In a country where more than 90% of the population depends on agricultural pursuits, the Art of Conservation project moves from Unit 1: Staying Healthy to Unit 2: Introduction to Agronomy in order to educate the kids about land use and the pressures this densely populated country has on protected areas.
AoC’s Vincent RUKUNDO, a final year student at the Institute of Agriculture and Animal Husbandry (ISAE – Busogo), jumps to it with the basics of agronomy.
Vincent asks our young and bright-eyed students:
What is agronomy?
What is the relationship between agronomy and conservation?
What is subsistence farming?
What is soil and how is it formed?
And so on.

Vincent gives a moisture content reading demonstration. I brought back a few of these not so scientific instruments from the US. Kids are excited to check it out.
It may be a bit difficult for our students living in the Northern Province of Rwanda to grasp the population density – one of the highest in Africa. Vincent explains better by suggesting that an average of 850 people in Rwanda live in one square mile. The average density in the US is 80 people per square mile.

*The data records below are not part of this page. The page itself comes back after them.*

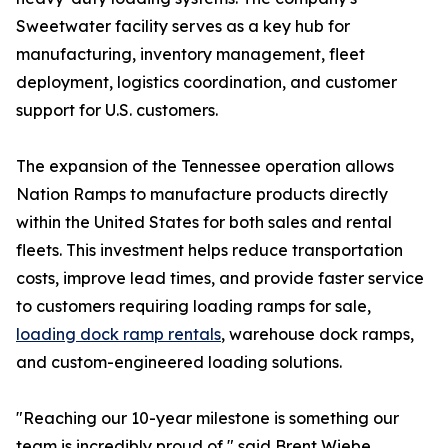
Sweetwater facility serves as a key hub for
manufacturing, inventory management, fleet
deployment, logistics coordination, and customer
support for U.S. customers.
The expansion of the Tennessee operation allows
Nation Ramps to manufacture products directly
within the United States for both sales and rental
fleets. This investment helps reduce transportation
costs, improve lead times, and provide faster service
to customers requiring loading ramps for sale,
loading dock ramp rentals
, warehouse dock ramps,
and custom-engineered loading solutions.
"Reaching our 10-year milestone is something our
team is incredibly proud of," said Brent Wiebe,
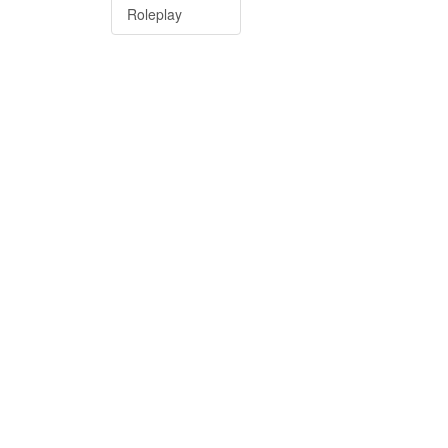
Roleplay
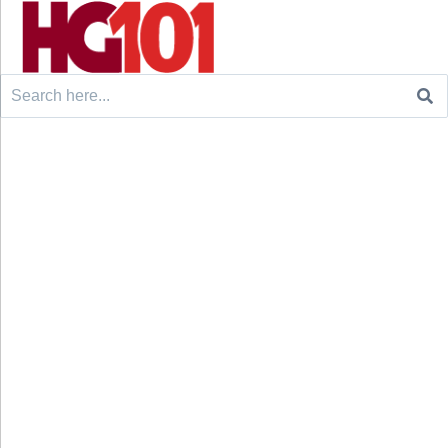
Search
for:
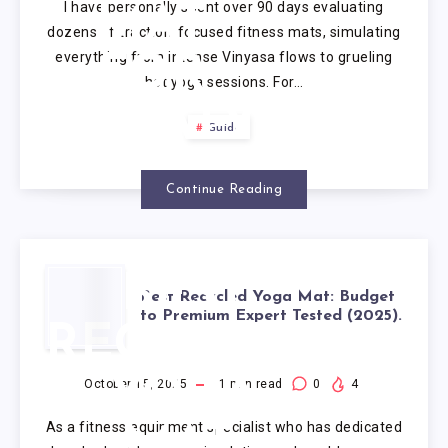
I have personally spent over 90 days evaluating
MAT
dozens of traction-focused fitness mats, simulating
everything from intense Vinyasa flows to grueling
FOR
hot yoga sessions. For…
SWEATY
Guide
HANDS
Continue Reading
BEST
Best Recycled Yoga Mat: Budget
to Premium Expert Tested (2025).
RECYCLED
YOGA
October 15, 2025
1
min read
0
4
As a fitness equipment specialist who has dedicated
MAT:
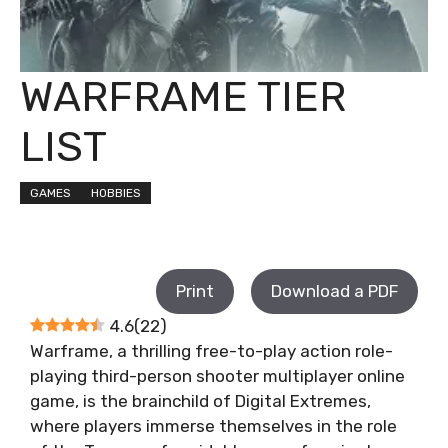
WARFRAME TIER
LIST
GAMES
HOBBIES
Print
Download a PDF
4.6
(
22
)
Warframe, a thrilling free-to-play action role-
playing third-person shooter multiplayer online
game, is the brainchild of Digital Extremes,
where players immerse themselves in the role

Since the population density is so great, the land near Volcanoes National Park has in the past already been taken for agricultural uses – especially during the mayhem of the genocide and civil wars. Now, there is talk of actually reclaiming some of that lost land and returning it to the protected area of the park.

Kids use soil testing instruments for reading the moisture content and soil pH.
Rwanda is moving to increase agricultural production and hopefully on the foundations of environmental, economic and social sustainability.